- _TASK OBJECTIVE_: Search the data below, and report every line in which "Shawnee" occurs.

Dataset entries:
--- START ---

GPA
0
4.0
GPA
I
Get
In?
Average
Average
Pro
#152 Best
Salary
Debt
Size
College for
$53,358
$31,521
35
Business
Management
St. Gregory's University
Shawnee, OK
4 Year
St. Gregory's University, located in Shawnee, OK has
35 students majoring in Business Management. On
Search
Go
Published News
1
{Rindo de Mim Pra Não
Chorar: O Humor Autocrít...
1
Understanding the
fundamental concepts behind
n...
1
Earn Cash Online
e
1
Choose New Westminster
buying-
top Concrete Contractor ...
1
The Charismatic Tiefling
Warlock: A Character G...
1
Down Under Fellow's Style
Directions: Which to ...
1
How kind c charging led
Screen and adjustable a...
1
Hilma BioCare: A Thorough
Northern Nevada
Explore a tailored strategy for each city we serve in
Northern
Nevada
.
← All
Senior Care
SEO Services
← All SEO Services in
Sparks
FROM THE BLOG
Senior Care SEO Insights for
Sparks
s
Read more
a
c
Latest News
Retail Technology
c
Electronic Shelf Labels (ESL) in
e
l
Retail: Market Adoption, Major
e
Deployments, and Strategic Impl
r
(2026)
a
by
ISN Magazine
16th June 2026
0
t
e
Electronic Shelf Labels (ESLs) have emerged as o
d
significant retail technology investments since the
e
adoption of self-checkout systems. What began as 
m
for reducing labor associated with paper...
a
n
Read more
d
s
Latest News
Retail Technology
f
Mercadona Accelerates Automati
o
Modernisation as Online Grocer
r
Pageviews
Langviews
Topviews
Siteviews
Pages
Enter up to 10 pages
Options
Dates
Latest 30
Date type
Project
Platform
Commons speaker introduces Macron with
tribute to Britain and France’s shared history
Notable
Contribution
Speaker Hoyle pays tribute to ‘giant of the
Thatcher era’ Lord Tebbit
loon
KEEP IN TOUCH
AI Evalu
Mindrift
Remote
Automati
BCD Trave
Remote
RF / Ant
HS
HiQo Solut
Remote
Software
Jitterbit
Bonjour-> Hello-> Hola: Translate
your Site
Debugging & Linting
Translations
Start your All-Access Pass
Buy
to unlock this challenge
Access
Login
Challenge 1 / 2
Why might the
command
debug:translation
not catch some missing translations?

--- END ---

- _SOLUTION FOR THIS PROBLEM_:
Shawnee, OK
St. Gregory's University, located in Shawnee, OK has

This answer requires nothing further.